• Provided data

-- -- --

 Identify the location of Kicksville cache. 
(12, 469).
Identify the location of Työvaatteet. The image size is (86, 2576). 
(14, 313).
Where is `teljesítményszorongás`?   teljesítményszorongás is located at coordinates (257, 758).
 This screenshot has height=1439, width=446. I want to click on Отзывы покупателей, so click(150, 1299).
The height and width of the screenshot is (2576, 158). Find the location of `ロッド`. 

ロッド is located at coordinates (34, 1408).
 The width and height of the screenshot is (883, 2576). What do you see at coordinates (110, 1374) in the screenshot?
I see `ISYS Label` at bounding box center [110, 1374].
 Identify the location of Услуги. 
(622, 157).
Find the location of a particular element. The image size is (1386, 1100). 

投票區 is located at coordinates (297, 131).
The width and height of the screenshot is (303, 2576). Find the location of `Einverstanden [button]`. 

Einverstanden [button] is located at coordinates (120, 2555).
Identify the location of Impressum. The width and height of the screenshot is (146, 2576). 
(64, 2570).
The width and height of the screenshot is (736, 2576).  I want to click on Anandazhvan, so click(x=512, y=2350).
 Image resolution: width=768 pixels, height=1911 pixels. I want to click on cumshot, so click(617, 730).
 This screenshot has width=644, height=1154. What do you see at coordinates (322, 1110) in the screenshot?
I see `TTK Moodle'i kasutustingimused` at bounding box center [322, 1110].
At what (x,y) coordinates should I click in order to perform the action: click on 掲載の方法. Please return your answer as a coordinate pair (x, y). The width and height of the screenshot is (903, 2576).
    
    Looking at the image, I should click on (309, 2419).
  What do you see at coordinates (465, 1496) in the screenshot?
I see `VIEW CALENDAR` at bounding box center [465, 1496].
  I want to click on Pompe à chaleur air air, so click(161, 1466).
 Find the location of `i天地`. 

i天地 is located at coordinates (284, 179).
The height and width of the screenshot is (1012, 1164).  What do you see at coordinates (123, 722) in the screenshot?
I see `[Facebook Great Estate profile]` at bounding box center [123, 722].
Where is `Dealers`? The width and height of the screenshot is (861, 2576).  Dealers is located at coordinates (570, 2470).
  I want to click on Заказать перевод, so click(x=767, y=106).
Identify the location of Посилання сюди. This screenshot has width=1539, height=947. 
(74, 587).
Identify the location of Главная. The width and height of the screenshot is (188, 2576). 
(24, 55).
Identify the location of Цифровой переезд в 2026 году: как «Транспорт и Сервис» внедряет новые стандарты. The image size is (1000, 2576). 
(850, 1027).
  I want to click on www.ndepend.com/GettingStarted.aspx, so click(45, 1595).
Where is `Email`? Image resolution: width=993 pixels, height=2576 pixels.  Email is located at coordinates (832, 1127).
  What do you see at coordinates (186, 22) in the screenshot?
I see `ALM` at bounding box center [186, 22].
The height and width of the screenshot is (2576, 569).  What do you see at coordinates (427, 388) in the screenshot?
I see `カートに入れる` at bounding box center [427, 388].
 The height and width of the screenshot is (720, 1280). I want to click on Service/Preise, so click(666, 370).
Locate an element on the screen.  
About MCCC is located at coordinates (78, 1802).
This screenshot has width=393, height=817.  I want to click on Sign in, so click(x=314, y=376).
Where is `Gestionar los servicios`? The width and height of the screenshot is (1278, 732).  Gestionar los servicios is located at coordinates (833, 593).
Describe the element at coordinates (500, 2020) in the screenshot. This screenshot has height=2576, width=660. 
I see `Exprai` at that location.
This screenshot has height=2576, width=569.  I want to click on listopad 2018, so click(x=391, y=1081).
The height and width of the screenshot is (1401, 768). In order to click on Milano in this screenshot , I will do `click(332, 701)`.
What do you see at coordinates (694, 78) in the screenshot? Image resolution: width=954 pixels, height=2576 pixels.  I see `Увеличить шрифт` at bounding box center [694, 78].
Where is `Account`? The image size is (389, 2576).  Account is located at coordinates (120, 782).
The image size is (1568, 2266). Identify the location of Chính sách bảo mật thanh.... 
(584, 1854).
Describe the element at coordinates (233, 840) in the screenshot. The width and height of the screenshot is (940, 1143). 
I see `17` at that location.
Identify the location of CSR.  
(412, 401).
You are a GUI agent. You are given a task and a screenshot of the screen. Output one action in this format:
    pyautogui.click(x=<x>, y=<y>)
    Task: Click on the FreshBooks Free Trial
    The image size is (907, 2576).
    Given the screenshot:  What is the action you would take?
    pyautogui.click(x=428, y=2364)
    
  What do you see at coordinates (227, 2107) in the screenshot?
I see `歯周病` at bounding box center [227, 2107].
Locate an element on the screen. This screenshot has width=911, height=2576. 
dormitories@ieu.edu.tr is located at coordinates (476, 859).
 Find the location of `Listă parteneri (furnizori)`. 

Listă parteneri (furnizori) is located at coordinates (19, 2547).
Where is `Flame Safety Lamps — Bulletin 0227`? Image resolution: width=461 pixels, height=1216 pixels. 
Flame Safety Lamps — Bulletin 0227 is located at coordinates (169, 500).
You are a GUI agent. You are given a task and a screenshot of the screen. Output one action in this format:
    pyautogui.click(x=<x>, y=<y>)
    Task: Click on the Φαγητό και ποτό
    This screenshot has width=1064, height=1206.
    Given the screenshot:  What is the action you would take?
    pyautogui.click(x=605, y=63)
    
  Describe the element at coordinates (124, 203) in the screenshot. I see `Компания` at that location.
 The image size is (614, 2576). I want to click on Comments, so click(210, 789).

-- -- --

• Task description
Using the entries above, extract exactly the span from the line with "This screenshot has height=2576, width=569." to the line with "This screenshot has width=1064, height=1206.", both lines included; leave out everything else.

• Response
This screenshot has height=2576, width=569.  I want to click on listopad 2018, so click(x=391, y=1081).
The height and width of the screenshot is (1401, 768). In order to click on Milano in this screenshot , I will do `click(332, 701)`.
What do you see at coordinates (694, 78) in the screenshot? Image resolution: width=954 pixels, height=2576 pixels.  I see `Увеличить шрифт` at bounding box center [694, 78].
Where is `Account`? The image size is (389, 2576).  Account is located at coordinates (120, 782).
The image size is (1568, 2266). Identify the location of Chính sách bảo mật thanh.... 
(584, 1854).
Describe the element at coordinates (233, 840) in the screenshot. The width and height of the screenshot is (940, 1143). 
I see `17` at that location.
Identify the location of CSR.  
(412, 401).
You are a GUI agent. You are given a task and a screenshot of the screen. Output one action in this format:
    pyautogui.click(x=<x>, y=<y>)
    Task: Click on the FreshBooks Free Trial
    The image size is (907, 2576).
    Given the screenshot:  What is the action you would take?
    pyautogui.click(x=428, y=2364)
    
  What do you see at coordinates (227, 2107) in the screenshot?
I see `歯周病` at bounding box center [227, 2107].
Locate an element on the screen. This screenshot has width=911, height=2576. 
dormitories@ieu.edu.tr is located at coordinates (476, 859).
 Find the location of `Listă parteneri (furnizori)`. 

Listă parteneri (furnizori) is located at coordinates (19, 2547).
Where is `Flame Safety Lamps — Bulletin 0227`? Image resolution: width=461 pixels, height=1216 pixels. 
Flame Safety Lamps — Bulletin 0227 is located at coordinates (169, 500).
You are a GUI agent. You are given a task and a screenshot of the screen. Output one action in this format:
    pyautogui.click(x=<x>, y=<y>)
    Task: Click on the Φαγητό και ποτό
    This screenshot has width=1064, height=1206.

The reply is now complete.